### Exercise details
Filter the entries for the word "Addresses". Copy each line that has it.

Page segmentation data

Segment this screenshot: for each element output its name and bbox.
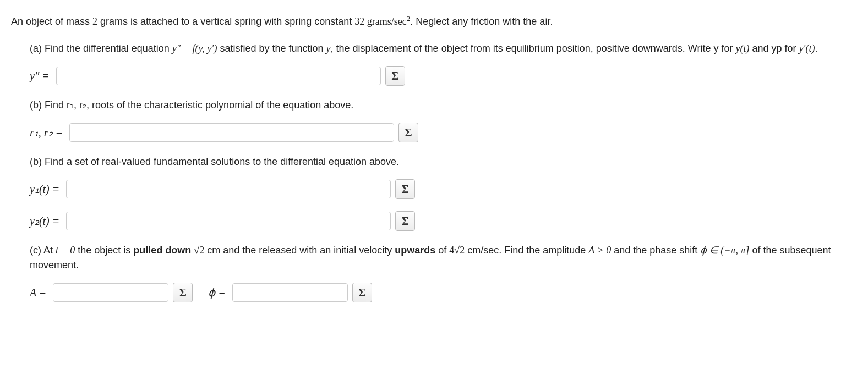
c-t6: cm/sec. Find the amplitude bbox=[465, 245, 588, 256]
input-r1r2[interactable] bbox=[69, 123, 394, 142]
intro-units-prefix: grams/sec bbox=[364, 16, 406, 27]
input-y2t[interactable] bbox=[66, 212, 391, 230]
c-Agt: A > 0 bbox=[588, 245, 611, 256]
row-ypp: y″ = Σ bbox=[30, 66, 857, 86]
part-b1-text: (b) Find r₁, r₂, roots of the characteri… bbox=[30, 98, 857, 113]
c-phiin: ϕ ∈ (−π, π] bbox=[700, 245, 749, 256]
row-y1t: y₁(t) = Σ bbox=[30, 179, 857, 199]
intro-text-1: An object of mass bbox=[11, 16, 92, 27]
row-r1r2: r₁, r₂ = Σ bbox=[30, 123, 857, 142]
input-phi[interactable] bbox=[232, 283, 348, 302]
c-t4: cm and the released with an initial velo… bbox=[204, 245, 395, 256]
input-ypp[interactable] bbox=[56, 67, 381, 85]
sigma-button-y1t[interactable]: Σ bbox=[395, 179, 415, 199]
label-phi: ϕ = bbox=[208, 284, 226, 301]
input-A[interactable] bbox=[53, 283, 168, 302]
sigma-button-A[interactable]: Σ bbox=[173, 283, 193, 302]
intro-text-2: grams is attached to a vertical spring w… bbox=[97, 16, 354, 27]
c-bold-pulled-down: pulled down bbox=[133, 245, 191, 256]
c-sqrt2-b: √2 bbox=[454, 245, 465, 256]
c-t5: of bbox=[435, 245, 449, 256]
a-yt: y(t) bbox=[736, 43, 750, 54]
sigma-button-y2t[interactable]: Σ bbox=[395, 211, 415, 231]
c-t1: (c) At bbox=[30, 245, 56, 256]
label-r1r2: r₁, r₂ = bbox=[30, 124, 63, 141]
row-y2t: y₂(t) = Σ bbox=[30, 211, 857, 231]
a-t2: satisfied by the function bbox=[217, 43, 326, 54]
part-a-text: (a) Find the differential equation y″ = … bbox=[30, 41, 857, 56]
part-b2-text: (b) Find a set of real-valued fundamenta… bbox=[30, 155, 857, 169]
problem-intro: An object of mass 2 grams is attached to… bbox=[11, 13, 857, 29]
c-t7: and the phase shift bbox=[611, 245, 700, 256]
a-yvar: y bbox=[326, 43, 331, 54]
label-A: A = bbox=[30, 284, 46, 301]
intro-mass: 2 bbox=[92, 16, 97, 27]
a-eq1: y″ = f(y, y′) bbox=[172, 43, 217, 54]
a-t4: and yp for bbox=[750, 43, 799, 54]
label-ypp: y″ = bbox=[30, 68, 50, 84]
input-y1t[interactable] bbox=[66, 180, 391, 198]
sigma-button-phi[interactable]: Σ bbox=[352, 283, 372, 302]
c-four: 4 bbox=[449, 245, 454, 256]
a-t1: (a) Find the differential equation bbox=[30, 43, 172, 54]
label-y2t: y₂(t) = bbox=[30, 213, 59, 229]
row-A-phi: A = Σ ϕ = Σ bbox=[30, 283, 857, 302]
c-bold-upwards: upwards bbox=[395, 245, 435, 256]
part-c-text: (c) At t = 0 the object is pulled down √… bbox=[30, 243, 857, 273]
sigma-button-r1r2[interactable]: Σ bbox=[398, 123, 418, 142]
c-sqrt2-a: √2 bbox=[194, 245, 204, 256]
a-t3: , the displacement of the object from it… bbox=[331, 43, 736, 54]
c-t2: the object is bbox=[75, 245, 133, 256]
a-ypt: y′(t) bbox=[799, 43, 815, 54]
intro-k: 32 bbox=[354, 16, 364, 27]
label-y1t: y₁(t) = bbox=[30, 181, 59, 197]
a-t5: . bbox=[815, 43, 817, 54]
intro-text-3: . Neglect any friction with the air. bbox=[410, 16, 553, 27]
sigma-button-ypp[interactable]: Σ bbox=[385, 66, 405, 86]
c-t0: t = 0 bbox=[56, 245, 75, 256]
* * *
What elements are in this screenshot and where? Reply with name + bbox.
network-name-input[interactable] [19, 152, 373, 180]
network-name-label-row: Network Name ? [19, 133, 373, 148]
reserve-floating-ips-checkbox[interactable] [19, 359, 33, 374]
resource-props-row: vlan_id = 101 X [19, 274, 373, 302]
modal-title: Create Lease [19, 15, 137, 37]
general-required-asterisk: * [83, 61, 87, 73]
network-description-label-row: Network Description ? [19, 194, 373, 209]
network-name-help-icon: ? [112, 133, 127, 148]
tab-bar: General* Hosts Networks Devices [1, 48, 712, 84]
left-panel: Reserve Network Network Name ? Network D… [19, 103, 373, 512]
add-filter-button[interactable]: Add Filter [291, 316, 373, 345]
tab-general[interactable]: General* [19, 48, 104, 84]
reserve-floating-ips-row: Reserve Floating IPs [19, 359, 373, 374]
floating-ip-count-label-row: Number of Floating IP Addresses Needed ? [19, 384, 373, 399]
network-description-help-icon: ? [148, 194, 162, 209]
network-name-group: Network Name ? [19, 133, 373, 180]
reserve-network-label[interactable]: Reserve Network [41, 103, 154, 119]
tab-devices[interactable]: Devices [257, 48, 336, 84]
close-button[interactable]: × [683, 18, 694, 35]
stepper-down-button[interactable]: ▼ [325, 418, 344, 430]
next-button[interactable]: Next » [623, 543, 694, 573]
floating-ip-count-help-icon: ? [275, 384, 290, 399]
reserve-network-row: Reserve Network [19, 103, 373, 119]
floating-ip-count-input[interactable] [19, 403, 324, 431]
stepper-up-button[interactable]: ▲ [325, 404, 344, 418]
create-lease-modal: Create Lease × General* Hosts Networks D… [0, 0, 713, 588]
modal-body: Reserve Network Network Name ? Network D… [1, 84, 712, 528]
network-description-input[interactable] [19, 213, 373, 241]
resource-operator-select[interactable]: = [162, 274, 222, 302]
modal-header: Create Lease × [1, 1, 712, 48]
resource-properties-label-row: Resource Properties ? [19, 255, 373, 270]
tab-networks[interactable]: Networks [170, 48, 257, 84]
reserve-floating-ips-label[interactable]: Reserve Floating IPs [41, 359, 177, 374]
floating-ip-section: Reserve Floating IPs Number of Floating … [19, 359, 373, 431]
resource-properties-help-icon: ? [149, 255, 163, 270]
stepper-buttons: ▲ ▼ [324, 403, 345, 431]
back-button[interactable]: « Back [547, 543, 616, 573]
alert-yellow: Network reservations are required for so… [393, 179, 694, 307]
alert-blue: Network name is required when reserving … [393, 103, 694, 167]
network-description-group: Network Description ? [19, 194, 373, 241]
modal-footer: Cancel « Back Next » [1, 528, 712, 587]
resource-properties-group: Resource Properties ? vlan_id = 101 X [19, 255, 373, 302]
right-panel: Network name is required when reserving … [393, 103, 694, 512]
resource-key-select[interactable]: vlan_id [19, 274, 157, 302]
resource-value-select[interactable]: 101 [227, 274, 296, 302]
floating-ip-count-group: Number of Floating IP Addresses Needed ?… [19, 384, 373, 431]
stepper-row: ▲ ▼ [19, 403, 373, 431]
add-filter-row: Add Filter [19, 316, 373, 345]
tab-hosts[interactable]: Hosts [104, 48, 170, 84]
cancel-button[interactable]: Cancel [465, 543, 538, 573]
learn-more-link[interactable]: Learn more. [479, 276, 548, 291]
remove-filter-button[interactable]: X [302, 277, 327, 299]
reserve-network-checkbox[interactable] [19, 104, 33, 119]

### Response to this task
floating-ip-count-label-row: Number of Floating IP Addresses Needed ? [19, 384, 373, 399]
floating-ip-count-group: Number of Floating IP Addresses Needed ?… [19, 384, 373, 431]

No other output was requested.